Sostegno alla zootecnia da carne, per le aziende e per il territorio

E’ il messaggio uscito dalla convention Coldiretti-Assocarni tenutasi ieri a Jolanda di Savoia (Fe), presso Bonifiche Ferraresi. Le due associazioni, i ministri Martina e Lorenzin, personalità come Luigi Cremonini e Paolo De Castro, tutti d’accordo: indispensabile un rilancio del settore

«Vogliamo riconfigurare una strategia nazionale per il sostegno del settore zootecnico. E molte azioni in questa direzione le abbiamo appena compiute: raddoppiati gli aiuti accoppiati alla zootecnia italiana, con una iniezione di altri 200 milioni, per lanciare un segnale sull’importanza della zootecnia italiana; ridotta la pressione fiscale sulle aziende agricole; aumentata la compensazione Iva per carne e latte». Così il ministro Maurizio Martina intervenendo alla convention Coldiretti-Assocarni sulla zootecnia bovina da carne tenutasi ieri a Jolanda di Savoia (Fe), presso l’azienda di Bonifiche Ferraresi. Incontro battezzato “Zootecnia 4.0”.

«E insisteremo. Le prossime sfide – ha continuato Martina – saranno favorire gli investimenti in tecnologia, sull’onda di quanto già fatto con Industria 4.0. Favorire il benessere animale. Come in Francia, puntare sull’informazione al consumatore rendendo obbligatoria l’indicazione dell’origine delle carni anche nei ristoranti. Organizzare meglio la filiera. E a quest’ultimo proposito abbiamo reso disponibili budget importanti, 260 milioni sui Contratti di filiera: i progetti potranno essere presentati a partire dal 27 novembre prossimo, un’occasione da non farsi sfuggire».

Ma il meeting Zootecnia 4.0 è stato soprattutto l’occasione per Coldiretti e per Assocarni per manifestare agli operatori del settore e all’opinione pubblica italiana la propria intenzione di sostenere gli allevamenti nazionali di bovini da carne. DI rilievo in particolare la posizione espressa da Roberto Moncalvo, presidente Coldiretti: «Vogliamo una filiera bovina italiana al cento per cento, partendo dal vitello nato in Italia. Ridurremmo la nostra dipendenza dall’estero. Sosterremmo le aziende zootecniche. Difenderemmo il territorio, dal momento che l’allevamento con linea vacca vitello riesce benissimo in ambiente collinare».

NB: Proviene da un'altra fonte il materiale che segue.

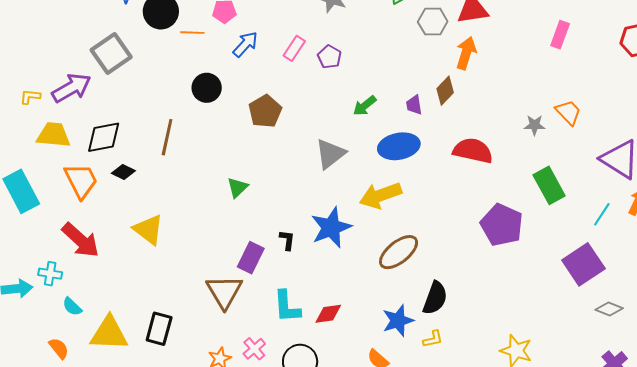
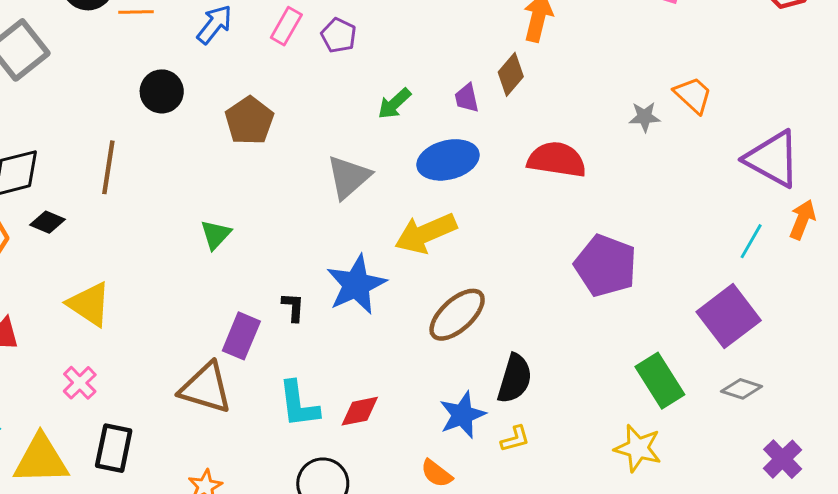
green rectangle: (549, 185) -> (660, 381), moved
brown triangle: (224, 292) -> (206, 388), turned -39
gray diamond: (609, 309) -> (742, 389), moved
pink cross: (254, 349) -> (80, 383), moved

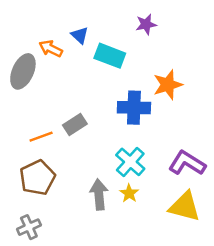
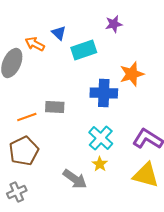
cyan rectangle: (110, 56) -> (84, 50), turned -40
gray rectangle: (75, 125) -> (55, 107), turned 36
gray arrow: (99, 194) -> (75, 179), moved, turned 130

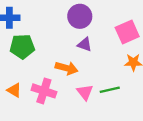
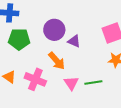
purple circle: (80, 16) -> (54, 30), moved
orange arrow: (67, 68) -> (57, 61), turned 30

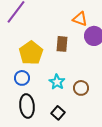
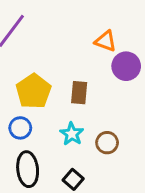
brown rectangle: (62, 44) -> (79, 93), moved

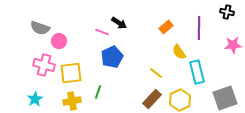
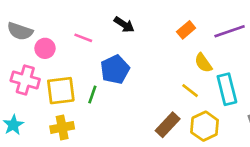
purple line: (199, 28) -> (230, 31), turned 70
pink line: (102, 32) -> (83, 38), moved
yellow line: (156, 73) -> (190, 91), moved
green line: (98, 92) -> (92, 95), moved

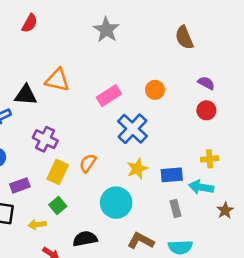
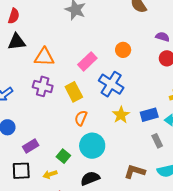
black triangle: (26, 95) -> (17, 42), moved
purple cross: (45, 139) -> (43, 86), moved
yellow rectangle: (58, 172) -> (74, 92), moved, turned -42
cyan circle: (116, 203) -> (92, 146), moved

Su questa stessa lunghezza d’onda Luigi Cremonini, il patron di Inalca: «Bisogna evitare che le stalle chiudano. Bisogna difendere il calore dell’italianità nell’allevamento dei bovini da carne. Oggi il consumatore vuole carne sempre migliore; e gli allevamenti italiani possono rispondere, come dimostra fra l’altro l’esperienza di Bonifiche Ferraresi». E Luigi Scordamaglia, vicepresidente di Assocarni: «Basta con lo smantellamento del comparto bovino italiano, all’abbandono della genetica e del territorio, a un così forte ricorso all’importazione di vitelli. Non si può fare agricoltura moderna senza zootecnia».

Sostegno all'idea anche da parte del ministro della Salute Beatrice Lorenzin, che ha sostenuto le ragioni di una dieta equilibrata, dove il consumo di carne resta indispensabile, soprattutto in certe fasi della vita.